I agree with Brewster. I feel more like the man sometimes in my relationship. Sometimes it's just easier to go to a happy place and escape from everything. I will sit and read, watch movies, play games anything to not have to think about what is going on around me. I just want to try to feel like life is normal and keep going. It's wrong and not necessarily productive but it's what I need to do so I don't make bigger mistakes.


----------



## Mandia99508 (Jul 15, 2010)

The Destroyer said:


> I agree with Brewster. I feel more like the man sometimes in my relationship. Sometimes it's just easier to go to a happy place and escape from everything. I will sit and read, watch movies, play games anything to not have to think about what is going on around me. I just want to try to feel like life is normal and keep going. It's wrong and not necessarily productive but it's what I need to do so I don't make bigger mistakes.
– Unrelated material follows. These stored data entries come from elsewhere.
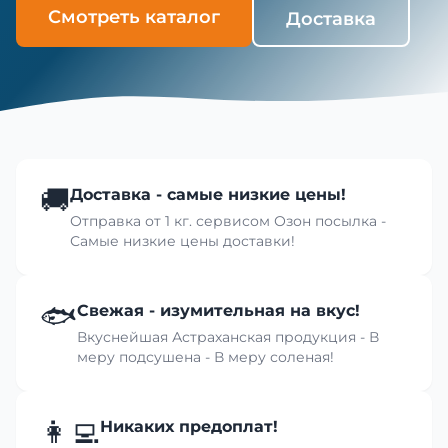
Смотреть каталог
Доставка
🚚
Доставка - самые низкие цены!
Отправка от 1 кг. сервисом Озон посылка -
Самые низкие цены доставки!
🐟
Свежая - изумительная на вкус!
Вкуснейшая Астраханская продукция - В
меру подсушена - В меру соленая!
👩‍💻
Никаких предоплат!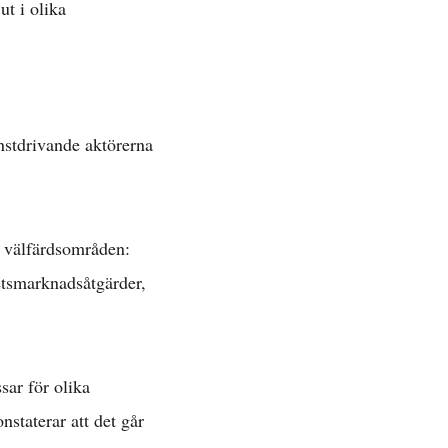
t i olika
»
nstdrivande aktörerna
ätt »
a välfärdsområden:
etsmarknadsåtgärder,
 »
sar för olika
staterar att det går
You are so lucky this works for you. I tried this and it worked for one day, but then when my STBX was back home and in my space, there was no denying my pain. Since that day I have been unable to really find another outlet that works. Friends make me feel like I need to talk about it, and I don't know if I want to. It's in the front of my mind constantly, and there is no hiding it from myself. I watched him sleep this morning and that felt peaceful, but within 2 minutes I felt I was either going to start crying or punch him. I would never hit him of course, but I'm so frustrated that I can't just accept and move one. But like someone else said in another post on this board: It won't hit me until he is actually moved out, and I can then start to move on.


----------